What you have to do:
Copy word for word the lines of the records below, beginning at the one with "3 Génesis’ para" and finishing at the one with "відчуження у з’язку", ends included, but none of the pictures.

START Excerpted data

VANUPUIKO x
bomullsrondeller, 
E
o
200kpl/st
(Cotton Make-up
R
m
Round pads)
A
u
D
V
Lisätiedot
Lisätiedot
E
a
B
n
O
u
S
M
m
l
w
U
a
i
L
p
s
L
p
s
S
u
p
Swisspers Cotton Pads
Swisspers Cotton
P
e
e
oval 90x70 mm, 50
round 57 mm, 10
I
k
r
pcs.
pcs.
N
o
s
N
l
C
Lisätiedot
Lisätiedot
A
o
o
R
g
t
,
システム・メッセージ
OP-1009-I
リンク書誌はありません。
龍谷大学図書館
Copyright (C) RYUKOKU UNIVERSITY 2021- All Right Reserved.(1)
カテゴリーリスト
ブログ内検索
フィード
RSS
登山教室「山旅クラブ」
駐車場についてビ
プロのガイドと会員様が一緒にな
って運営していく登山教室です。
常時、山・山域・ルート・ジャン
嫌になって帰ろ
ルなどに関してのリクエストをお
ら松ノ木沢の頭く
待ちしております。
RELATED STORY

END Excerpted data
START Excerpted data

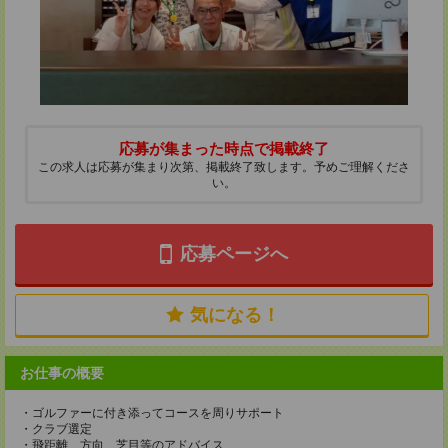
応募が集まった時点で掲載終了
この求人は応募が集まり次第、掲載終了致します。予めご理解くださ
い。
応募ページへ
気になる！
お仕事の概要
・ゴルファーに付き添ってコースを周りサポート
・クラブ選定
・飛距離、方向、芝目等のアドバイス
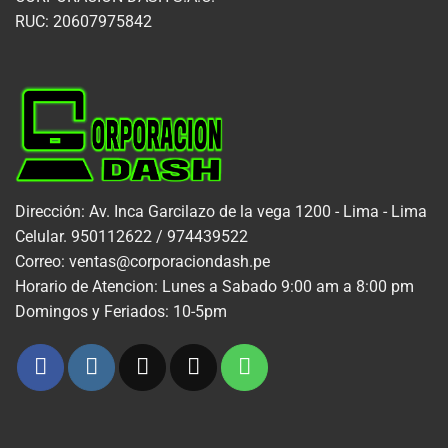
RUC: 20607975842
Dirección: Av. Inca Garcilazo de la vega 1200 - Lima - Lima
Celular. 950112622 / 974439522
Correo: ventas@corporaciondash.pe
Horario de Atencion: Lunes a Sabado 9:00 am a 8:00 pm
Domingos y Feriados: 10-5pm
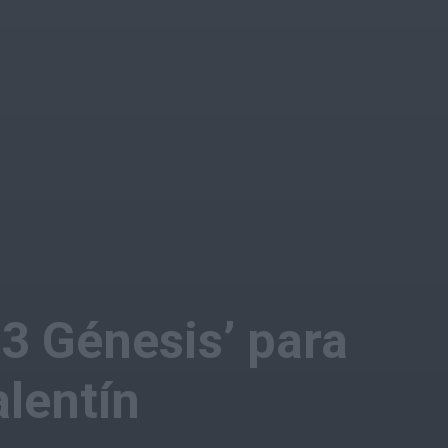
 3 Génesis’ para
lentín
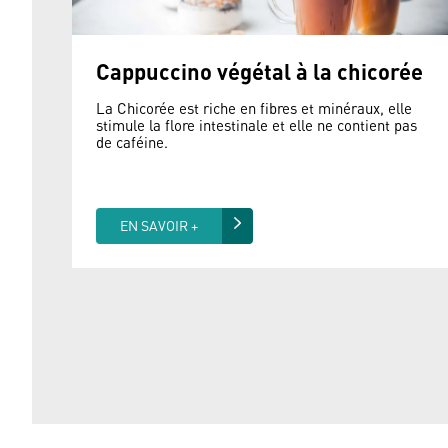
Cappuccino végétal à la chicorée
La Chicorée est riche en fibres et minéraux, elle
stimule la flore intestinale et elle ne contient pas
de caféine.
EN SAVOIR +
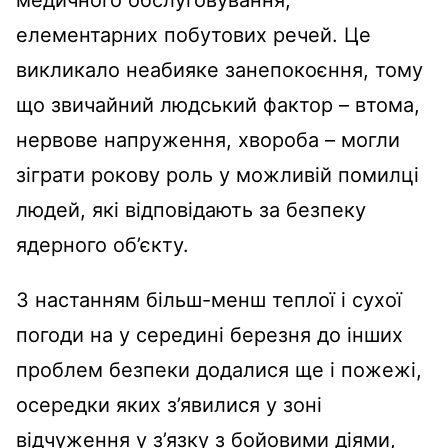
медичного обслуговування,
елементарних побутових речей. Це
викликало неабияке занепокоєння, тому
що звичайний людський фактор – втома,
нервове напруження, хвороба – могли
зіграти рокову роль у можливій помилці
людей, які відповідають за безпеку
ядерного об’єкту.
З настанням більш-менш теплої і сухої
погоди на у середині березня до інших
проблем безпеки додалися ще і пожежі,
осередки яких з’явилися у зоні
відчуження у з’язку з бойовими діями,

END Excerpted data
START Excerpted data

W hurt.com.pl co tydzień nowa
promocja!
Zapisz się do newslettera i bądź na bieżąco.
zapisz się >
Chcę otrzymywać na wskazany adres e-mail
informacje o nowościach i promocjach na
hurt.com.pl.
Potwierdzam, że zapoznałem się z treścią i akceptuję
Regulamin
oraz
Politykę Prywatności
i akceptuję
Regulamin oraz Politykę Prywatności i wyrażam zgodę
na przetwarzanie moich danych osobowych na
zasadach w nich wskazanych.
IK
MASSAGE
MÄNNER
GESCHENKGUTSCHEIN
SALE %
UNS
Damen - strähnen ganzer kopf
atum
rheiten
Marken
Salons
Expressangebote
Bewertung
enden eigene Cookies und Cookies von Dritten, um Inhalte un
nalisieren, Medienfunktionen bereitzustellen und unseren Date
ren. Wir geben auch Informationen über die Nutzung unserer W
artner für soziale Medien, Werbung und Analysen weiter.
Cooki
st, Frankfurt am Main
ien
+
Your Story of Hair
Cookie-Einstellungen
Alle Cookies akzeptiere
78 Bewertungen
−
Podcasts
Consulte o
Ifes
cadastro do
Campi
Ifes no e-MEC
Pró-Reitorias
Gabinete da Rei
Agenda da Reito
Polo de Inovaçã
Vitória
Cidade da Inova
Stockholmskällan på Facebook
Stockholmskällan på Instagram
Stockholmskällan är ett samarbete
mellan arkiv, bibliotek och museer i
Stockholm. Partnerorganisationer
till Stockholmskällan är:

END Excerpted data

Final answer:
 3 Génesis’ para
lentín
Cappuccino végétal à la chicorée
La Chicorée est riche en fibres et minéraux, elle
stimule la flore intestinale et elle ne contient pas
de caféine.
EN SAVOIR +
медичного обслуговування,
елементарних побутових речей. Це
викликало неабияке занепокоєння, тому
що звичайний людський фактор – втома,
нервове напруження, хвороба – могли
зіграти рокову роль у можливій помилці
людей, які відповідають за безпеку
ядерного об’єкту.
З настанням більш-менш теплої і сухої
погоди на у середині березня до інших
проблем безпеки додалися ще і пожежі,
осередки яких з’явилися у зоні
відчуження у з’язку з бойовими діями,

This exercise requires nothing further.